With all of that said, living life is pretty sweet, even though I often need to drag my oxygen tank along with me for the ride. In between hospital stays, transplant appointments, bronchoscopies, and various other doctors’ appointments, I do manage to find some time for those things I enjoy. I spent spring break in Florida with my sister, Jocelyn, and my niece and nephew, which was fabulously fun (minus the third degree burns I received on my feet (thank goodness that’s all that was exposed on the beach)), and I’ve spent the last few months busily planning our upcoming wedding! I can’t believe that I will be Mrs. Michael Huie in three weeks! What a lucky girl I am! And to all those kids who take oxygen for granted, I am eternally envious!

Happy 1-year Lungversary to Anya!

I can’t believe that it was exactly one year ago today yesterday that Anya got The Call for new lungs and was transplanted!  It really does seem like a long, long time ago.  I guess mainly because we’ve done a lot since then.

I’m happy to say that things are still going pretty well since transplant.  We’ve been home for 6 months now.  During that time, Anya’s had quite a few doctor’s appointments with her new (old) transplant team at Inova Fairfax.  Every doctor on the team wanted to get an assessment and see how she was doing since the last time they saw her before her 2nd transplant.

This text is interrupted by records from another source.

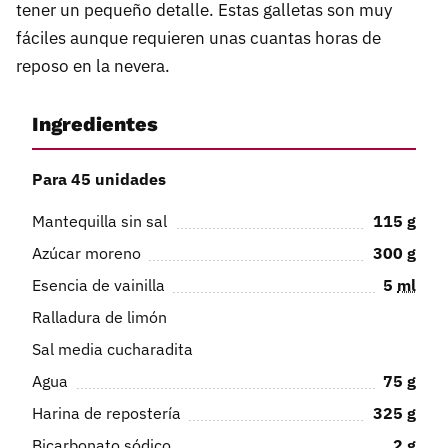
tener un pequeño detalle. Estas galletas son muy
fáciles aunque requieren unas cuantas horas de
reposo en la nevera.
Ingredientes
Para 45 unidades
Mantequilla sin sal
115
g
Azúcar moreno
300
g
Esencia de vainilla
5
ml
Ralladura de limón
Sal media cucharadita
Agua
75
g
Harina de repostería
325
g
Bicarbonato sódico
2
g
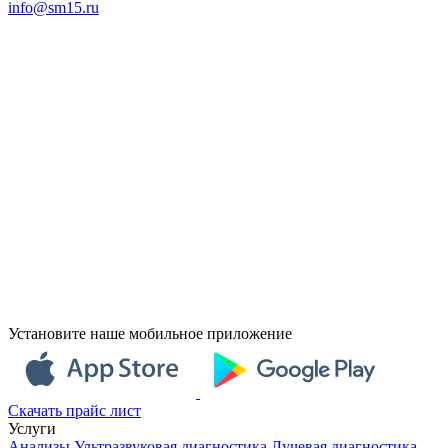
info@sm15.ru
Установите наше мобильное приложение
Скачать прайс лист
Услуги
Анализы
Ультразвуковая диагностика
Лучевая диагностика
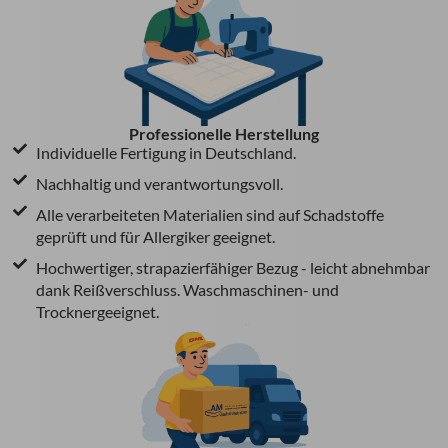
Professionelle Herstellung
Individuelle Fertigung in Deutschland.
Nachhaltig und verantwortungsvoll.
Alle verarbeiteten Materialien sind auf Schadstoffe
geprüft und für Allergiker geeignet.
Hochwertiger, strapazierfähiger Bezug - leicht abnehmbar
dank Reißverschluss. Waschmaschinen- und
Trocknergeeignet.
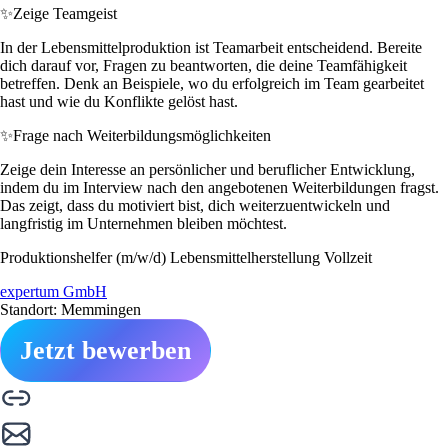
✨
Zeige Teamgeist
In der Lebensmittelproduktion ist Teamarbeit entscheidend. Bereite
dich darauf vor, Fragen zu beantworten, die deine Teamfähigkeit
betreffen. Denk an Beispiele, wo du erfolgreich im Team gearbeitet
hast und wie du Konflikte gelöst hast.
✨
Frage nach Weiterbildungsmöglichkeiten
Zeige dein Interesse an persönlicher und beruflicher Entwicklung,
indem du im Interview nach den angebotenen Weiterbildungen fragst.
Das zeigt, dass du motiviert bist, dich weiterzuentwickeln und
langfristig im Unternehmen bleiben möchtest.
Produktionshelfer (m/w/d) Lebensmittelherstellung Vollzeit
expertum GmbH
Standort: Memmingen
Jetzt bewerben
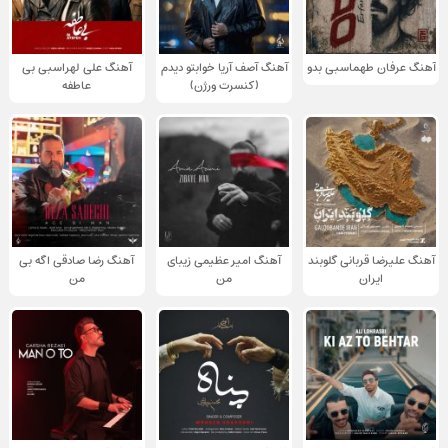
آهنگ عرفان طهماسبی بدو
آهنگ آصف آریا خوابتو دیدم
آهنگ علی لهراسبی بی
(کنسرت ورژن)
عاطفه
آهنگ علیرضا قربانی گلوبند
آهنگ امیر عظیمی زیبای
آهنگ رضا صادقی اگه بی
ایران
من
من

When we left Virginia to go to Houston last August, Anya was in the Inova Fairfax ICU fighting off an infection.  At that time, I’m not sure if any of the doctors thought that they’d ever see her again because she was in pretty bad shape, but SURPRISE….

The entire transplant team at Inova Fairfax played such a huge part in getting Anya over to Houston Methodist for an evaluation.  After visiting so many different transplant centers over the past few years, it made us realize how lucky we were to have such a wonderful team in our own backyard.  We can’t thank them enough.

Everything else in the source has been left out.